You are currently viewing Une nouvelle étape pour la culture

Une nouvelle étape pour la culture

  • Post last modified:18 novembre 2022
  • Post category:Culture / Université

La culture continue de se structurer à l’université avec la création d’un nouveau service. Le SUAC, Service universitaire de l’action culturelle, a vu le jour le 14 octobre dernier après un vote du conseil d’administration. Il a pour mission de structurer l’offre culturelle sur tous les campus et hors les murs, en collaboration avec les acteurs du territoire.

Un nouveau service à l’université

Jusque-là, la coordination de l’action culturelle de l’université était assurée en grande partie par le Service commun de la documentation, dont les missions incluent la conservation et la valorisation du patrimoine de l’université. Le SUAC va œuvrer en complémentarité de cette activité, en coordonnant la programmation des grands évènements culturels à l’échelle de l’université et le développement des ateliers de pratiques artistiques.

Le SUAC est un service commun : il sera donc régi par un conseil culturel, chargé, entre autres, d’élaborer des propositions en cohérence avec les grandes orientations culturelles de l’université.
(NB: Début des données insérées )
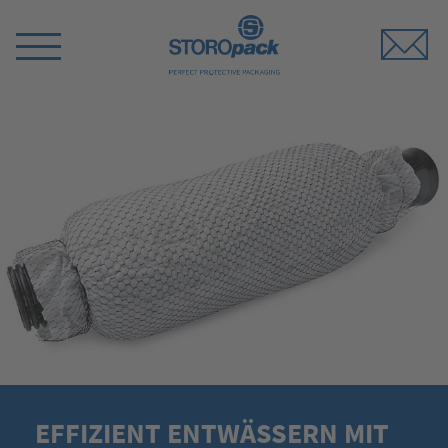
Storopack
Menü
umschalten
EFFIZIENT ENTWÄSSERN MIT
Ce conseil, qui vote la répartition du budget lié à la culture, sera principalement composé de représentants des personnels et des étudiants, « afin d’être au plus proche des besoins de la communauté » précise Elsa Kortchinsky-Loussot, administratrice provisoire du SUAC. Les partenaires culturels seront également représentés au sein du conseil pour « favoriser un meilleur lien avec les structures culturelles du Calvados, de l’Orne et de la Manche et faire des propositions dans un souci de complémentarité des offres culturelles » ajoute Thierry Machefert, vice-président délégué à la culture et à la relation science-société.
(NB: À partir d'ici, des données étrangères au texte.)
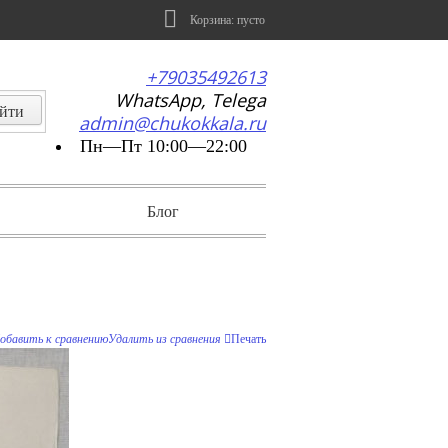
Корзина:
пусто
+79035492613
WhatsApp, Telega
admin@chukokkala.ru
Пн—Пт 10:00—22:00
Блог
обавить к сравнению
Удалить из сравнения
Печать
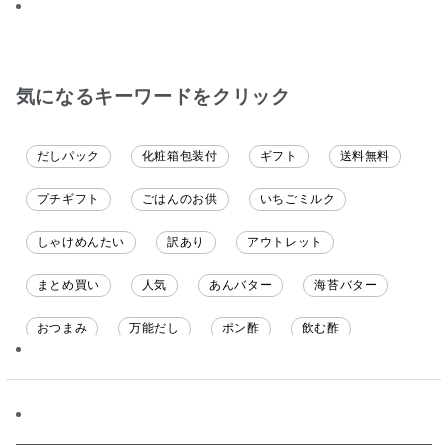
ました。送料を無料に
ます
ざいます。
したくて初めての商品
も購入しました。いた
だくのが楽しみです
気になるキーワードをクリック
だしパック
化粧箱包装付
ギフト
送料無料
プチギフト
ごはんのお供
いちごミルク
しゃけめんたい
訳あり
アウトレット
まとめ買い
人気
あんバター
海苔バター
おつまみ
万能だし
ポン酢
飲む酢
ソース
限定
バナナチップス
スナック菓子
ジャム
調味料ギフト
国産
味噌
ワイン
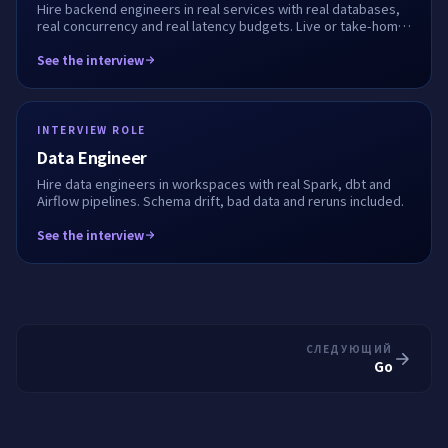
Hire backend engineers in real services with real databases,
real concurrency and real latency budgets. Live or take-home,
fully recorded.
See the interview
INTERVIEW ROLE
Data Engineer
Hire data engineers in workspaces with real Spark, dbt and
Airflow pipelines. Schema drift, bad data and reruns included.
See the interview
СЛЕДУЮЩИЙ
Go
Renforcer la lisibilité et la visibilité de l’action culturelle

La mise en place du SUAC doit permettre de « donner de la visibilité aux actions culturelles de l’université auprès des étudiants, personnels et partenaires, et de réunir l’ensemble des personnes œuvrant sur les projets culturels avec un véritable fonctionnement d’équipe » explique Thierry Machefert.

Le choix de créer un service commun avec un conseil culturel devra également permettre « une plus grande implication des étudiants dans les activités culturelles » abonde Thierry Machefert.  La prise en compte des pratiques culturelles des étudiants est l’un des axes majeurs de travail pour les prochaines années. Le dialogue renforcé avec la communauté étudiante permettra ainsi de « ne pas être éloigné des préoccupations étudiantes et de s’appuyer sur leurs désirs de pratiques culturelles pour en faire un levier d’ouverture à des formes culturelles moins familières ».
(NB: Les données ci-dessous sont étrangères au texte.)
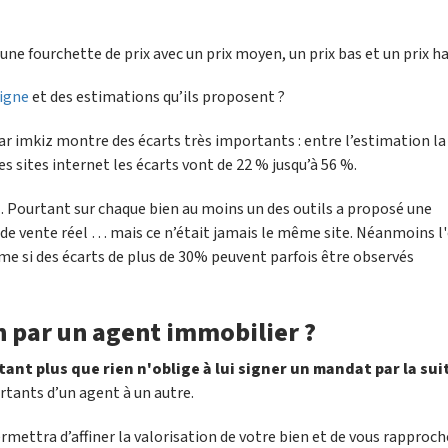
ne fourchette de prix avec un prix moyen, un prix bas et un prix ha
ligne
et des estimations qu’ils proposent ?
ar imkiz montre des écarts très importants : entre l’estimation la
es sites internet les écarts vont de 22 % jusqu’à 56 %.
l. Pourtant sur chaque bien au moins un des outils a proposé une
 de vente réel … mais ce n’était jamais le même site. Néanmoins l'
me si des écarts de plus de 30% peuvent parfois être observés
en par un agent immobilier ?
utant plus que rien n'oblige à lui signer un mandat par la sui
tants d’un agent à un autre.
rmettra d’affiner la valorisation de votre bien et de vous rapproch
Continuer de développer la culture à l’université

Pour Elsa Kortchinsky-Loussot, la mise en place d’un SUAC doit également permettre de disposer, sur l’ensemble des campus et sites d’implantation de l’université, d’une « proposition culturelle plus fluide, avec des propositions complémentaires et cohérentes ». Le service facilitera la mise en place, l’amélioration et le développement des grands temps forts culturels à l’université, comme les journées des arts et culture (JACES) ou encore la prochaine édition du Campus Geek.

À moyen et long terme, le SUAC aura pour rôle de « mettre progressivement en place une carte culture, donnant un accès privilégié pour les étudiants à la fois à des évènements culturels ayant lieu à l’université ou en dehors » ajoute Thierry Machefert. Les premières bases ont déjà été posées en septembre 2022 avec le lancement d’une nouvelle offre de pratique artistique, la prise en charge partielle d’accès à des studio de répétitions, d’ateliers dispensés par des partenaires culturels, ou encore la mise en place d’un tarif étudiant à 2€ pour les séances cinéma de l’amphi Daure. Il devra aussi « faciliter l’accès à la médiation de la culture scientifique et technique, notamment dans le cadre des actions rendues possibles par le label Science avec et pour la société » conclut Thierry Machefert.